Since June last year, both sides have imposed tit-for-tat tariffs on each other’s exports and have not reduced any tariffs. It is becoming increasingly difficult for the two sides to reach a trade deal this year or the next.

Vietnam was expected to replace China in exporting various commodities stateside, thus benefiting from the trade war, but this has not been the case.

For example, the United States imports 40% of its textile and garment products from China but only 15% from Vietnam. In addition, Vietnam’s exports to the United States are mainly from foreign-invested firms.

Former Trade Minister Truong Dinh Tuyen shared this view, noting that both the United States and China have showed no signs of concessions.

Besides opportunities for Vietnam to increase exports to the United States and attract more foreign investment away from China, the complicated developments of the trade war has put local firms at risk.
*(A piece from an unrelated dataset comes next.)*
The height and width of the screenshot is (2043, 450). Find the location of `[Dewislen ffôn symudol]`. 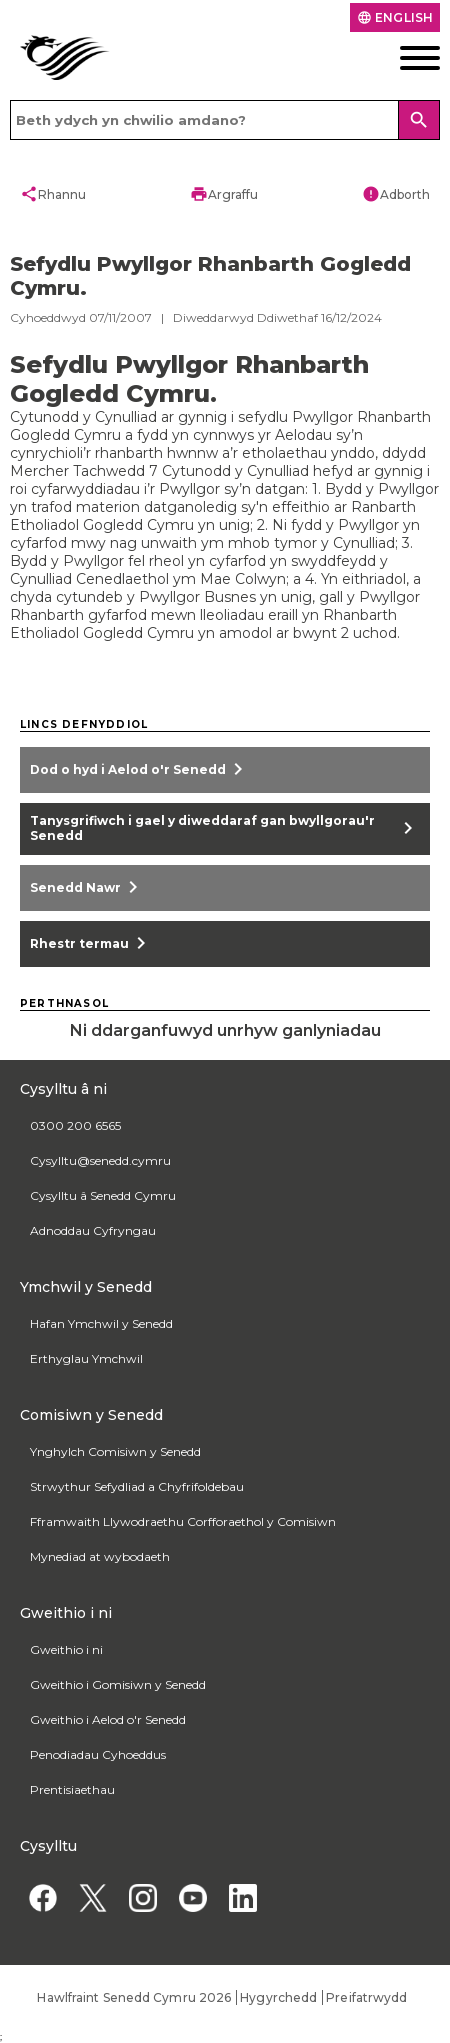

Specifically, the devaluation of the Chinese yuan has led to lower costs of Chinese goods, making them more competitive than Vietnamese products in common markets.

Moreover, as China is facing difficulties in shipping products to the United States, it has sought out other markets, including Vietnam, paving the way for substandard technology from China to enter Vietnam.
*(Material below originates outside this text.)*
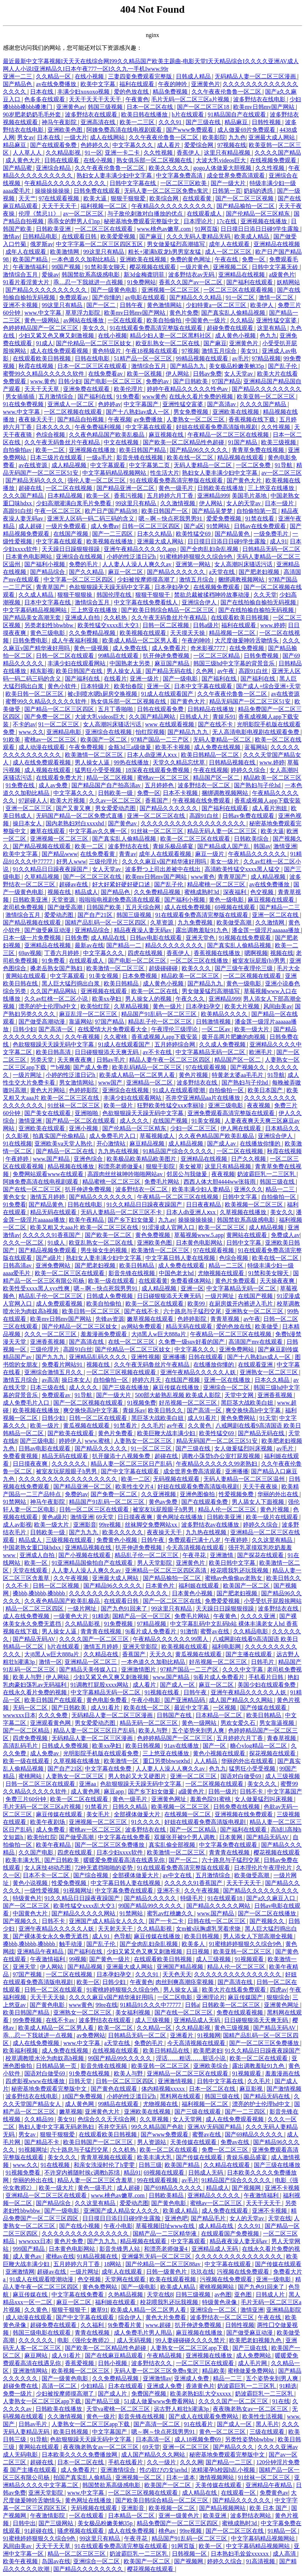  I want to click on 国产在线一区二区三区, so click(32, 1189).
Vietnamese enterprises may also purchase Chinese products, complete the final stages of production and export the products stateside, putting Vietnamese products at risk of seeing higher tariffs imposed by the United States.
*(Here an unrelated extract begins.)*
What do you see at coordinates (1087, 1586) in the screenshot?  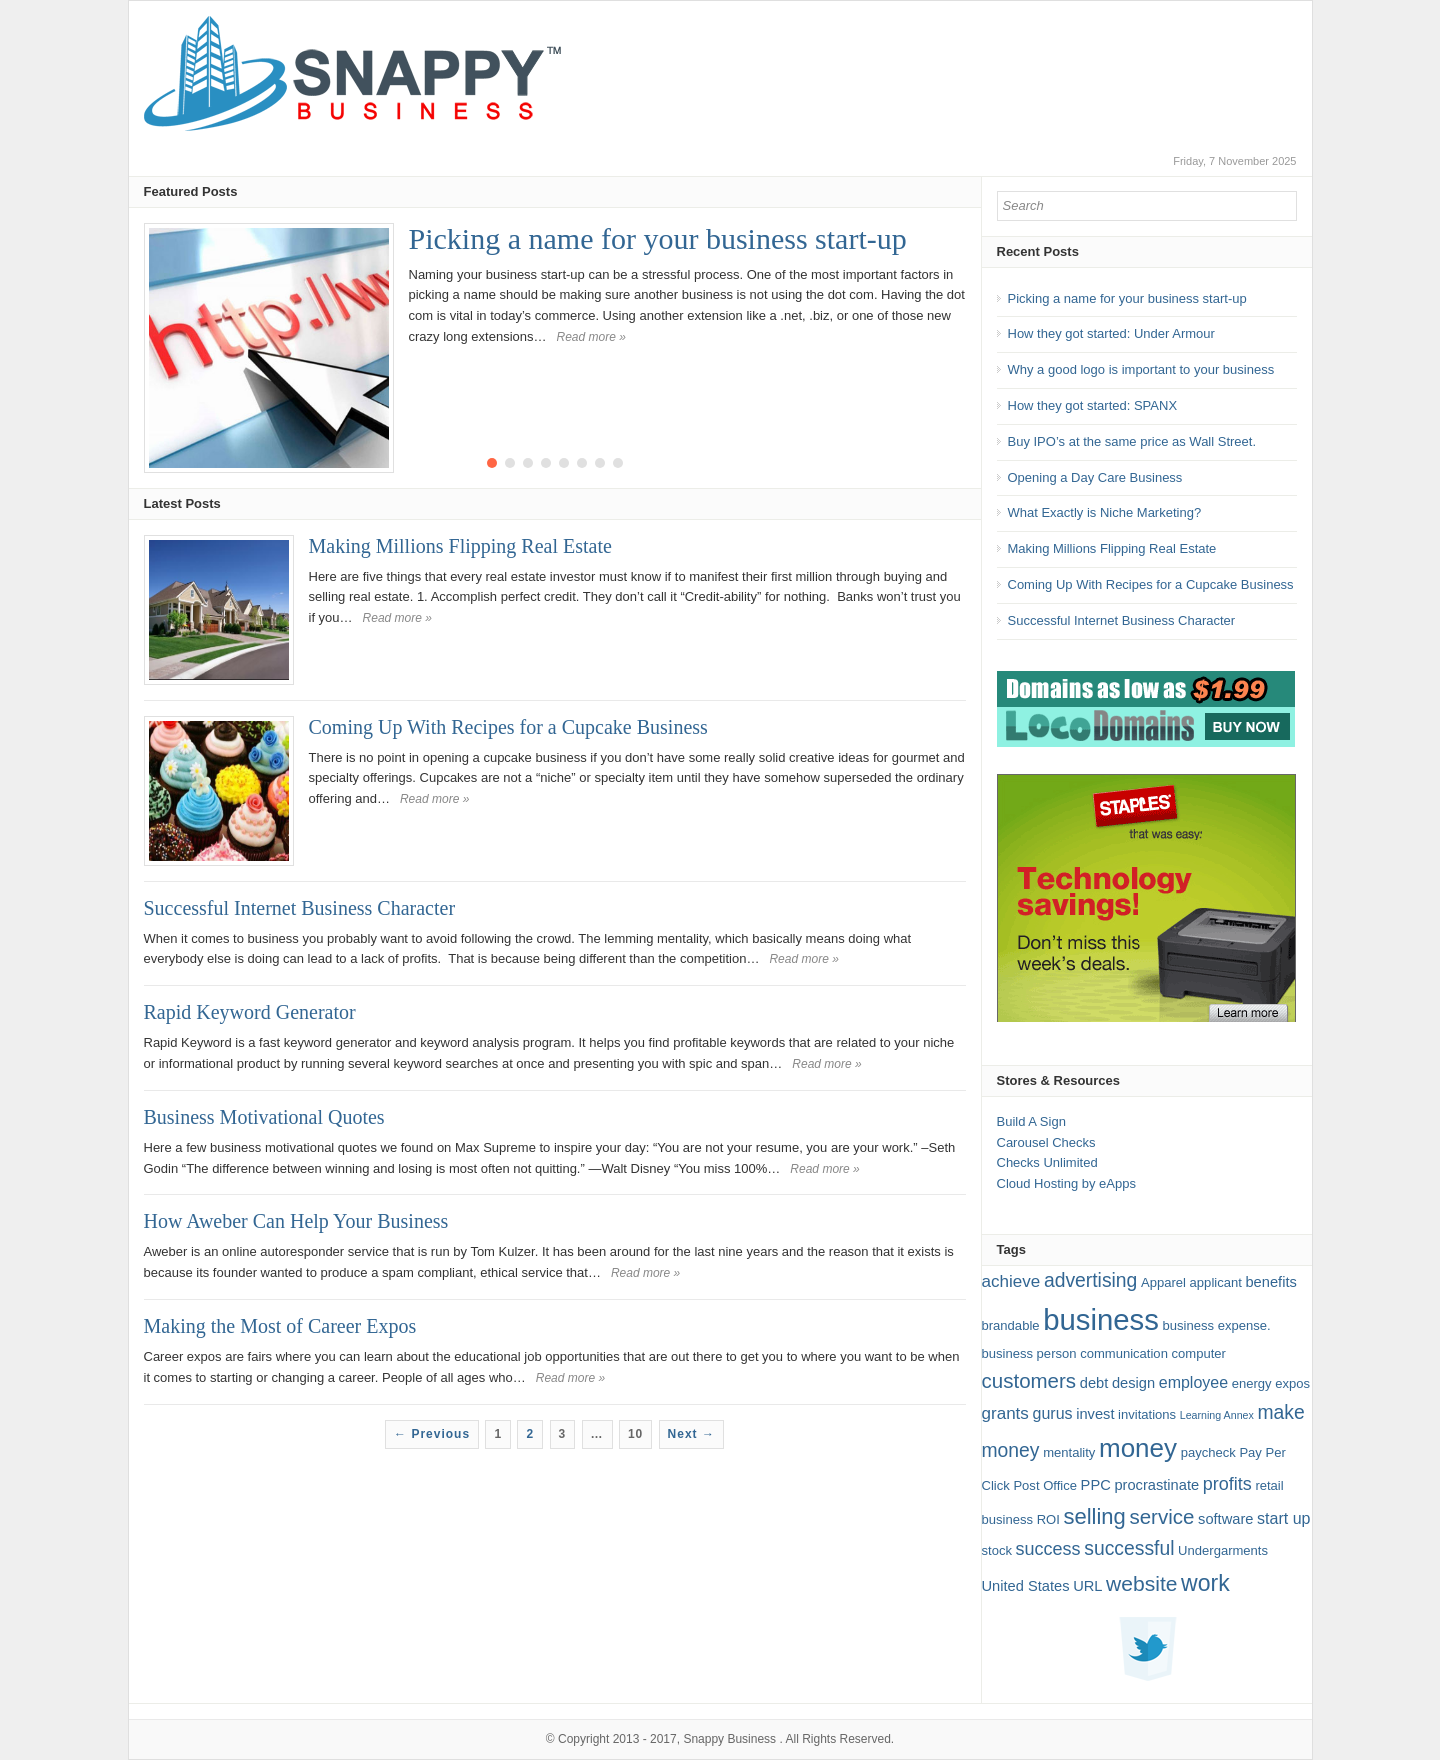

Regarding the financial market, Matthew Smith, head of research at Yuanta Securities Vietnam, remarked that the Vietnamese financial market has been witnessing the effects of the trade war since last month. Foreign investors have net sold their shares.

In the context of the long-lasting trade war, enterprises were advised to focus on adopting risk prevention measures to minimize losses.

Tuyen stated that the global market has experienced many uncertainties over the past few years. The Sino-U.S. trade dispute has outweighed the risks and uncertainties in the market. Many issues, such as Brexit and the Japan-South Korean tensions, have yet to be addressed.

Local firms should seek more business opportunities in markets that have signed free trade agreements with Vietnam, including Europe and Japan, as these markets will create favorable conditions for Vietnamese firms, as committed to in the agreements, Tuyen said.

The former minister noted that Vietnam has signed the European Union-Vietnam Free Trade Agreement (EVFTA), so local firms should tap the European market, which is home to 500 million people, to avoid depending on a single market.

“Diversifying the import markets will help reduce the trade surplus with the United States and ease the risk of a tariff imposition from the country,” Tuyen stressed.

Staying uninformed has long been the Achilles’ heel of companies, according to Thanh of the research institute. Searching for and analyzing information is expensive.

Thus, firms should connect with enterprise associations to access accurate trade-related information and propose policies to the Government.

As for free trade agreements signed between Vietnam and other countries, local companies should pay close attention to protectionist measures, which are on the rise.

Meanwhile, the expert from Yuanta Vietnam claimed that the U.S.-China trade war involves both the economy and politics, so there are no solutions for addressing the conflict quickly or simply. He advised investors to take issues related to the trade dispute into account before deciding to make an investment.

Further, the Yuanta representative predicted that the VN-Index may reach 1,100 points this year. He made the forecast based on the rising trade volume on the local stock market, which has attracted both local and foreign investors.

Investors are expected to return to the local stock market in the last quarter of the year and stay on the buying side, instead of the selling side as they did in August.

Many funds are storing cash, and it will have to be used for investment, to keep their investment portfolios balanced. Moreover, the Fed’s policies are now more relaxed and advantageous to a thriving economy like Vietnam, explained Smith.